Trying to develop a complex weighting algorithm

Train

Lifer
Jun 22, 2000
13,587
82
91
www.bing.com
So for the lack of a better example, lets say we are ranking the difficulty of video games.

Say I have 10 games, each of course is different. I am attempting to rank the players, but of course its hard to compare player 1's score in Game A with Player 2's score in game B

So what I need is a way to have a "weight" dynamically configured when the same player plays more than one game. Not all players will play all 10 games, some will only play two, some 3, etc.

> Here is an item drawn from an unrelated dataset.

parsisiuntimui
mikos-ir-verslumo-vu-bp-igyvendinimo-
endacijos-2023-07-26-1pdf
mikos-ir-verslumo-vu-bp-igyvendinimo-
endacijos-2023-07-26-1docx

Say Player 1 plays games A, B, C. Player 2 plays games B, C, D Player 3 plays games A, C, D

How can I go about ranking these players, or more specifially, ranking the games based on the players scores across different games.
 

Matthias99

Diamond Member
Oct 7, 2003
8,808
0
0
Are you trying to rank the players' skill, or the games' difficulty (or both)? Doing both at once is difficult, since in isolation you can't tell if a player is bad at a particular game because they suck or because the game is very difficult. You would have to take a large sample of players and estimate the game's difficulty based on some sort of average measure of performance, and then you could measure each player against the same average to see how well they played that particular game compared with everyone else.

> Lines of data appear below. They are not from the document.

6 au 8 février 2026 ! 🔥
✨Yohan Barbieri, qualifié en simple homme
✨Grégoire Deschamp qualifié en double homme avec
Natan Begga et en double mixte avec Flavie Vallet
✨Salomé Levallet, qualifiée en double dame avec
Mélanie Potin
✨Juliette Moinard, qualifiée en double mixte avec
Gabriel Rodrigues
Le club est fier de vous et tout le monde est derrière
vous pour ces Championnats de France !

Also, it's very difficult to provide an absolute rating as to how 'difficult' a video game is (unless you are confining this to a particular genre of games). Someone who finds puzzle games 'easy' might have a great deal of difficulty with a fast-paced FPS (and vice versa).
 

CycloWizard

Lifer
Sep 10, 2001
12,348
1
81
Matthias is right - there's not necessarily any correct or easy way to do this. So, the best you can do is try to come up with an approximation. Here's how I would go about it.

The easiest way to allow comparison between games is to normalize the 'skill' variable that each player has. This just means you take it as a fraction (like a batting average) such that it's always less than 1.

Now, you need to determine the individual's skill in each game. Simplest way: winning percentage (# of wins/# matches played). This will give you a normalized value for his skill in that game. Of course, you could make this more complex by considering score margins and so on, but I think you'll get the point.

When you want to weight the various games, then, you can simply multiply the winning percentage for a game by its corresponding weight value. For example, if Quake 3 is the toughest game, multiply its score by 10. For Counter-Strike (a less skilled game), multiply the score by 2. Then, add the resulting value for Q3 with that of CS and divide the sum by the sum of all the game multipliers. Only divide by the multipliers corresponding to the games the player competes in.

Example (player record in parentheses):
Player A competes in games a (10-1), b (5-9), c (6-4).
Player B competes in games b (5-2), c (10-0), d (3-8).
Player C competes in games a (3-1), b (4-2), c (1-5), d (8-1).

Now, you need to assign some weighting factors for each game. Arbitrarily, I'll say game a = 3, b = 5, c = 2, d = 4.

Calculating the score of each player is then done as follows:
A = {[10/(10+1)]*3+[5/(5+9)]*5+[6/(6+4)]*2}/(3+5+2)

Generally, the score is calculated as:
player's skill = {[(wins in game a)/(wins + losses in game a)]*(weighting for game a) + [(wins in game b)/(wins + losses in game b)]*(weighting for game b)...+{[(wins in game n)/(wins + losses in game n)]*(weighting for game n)}/(weighting for game a + weighting for game b... + weighting for game n)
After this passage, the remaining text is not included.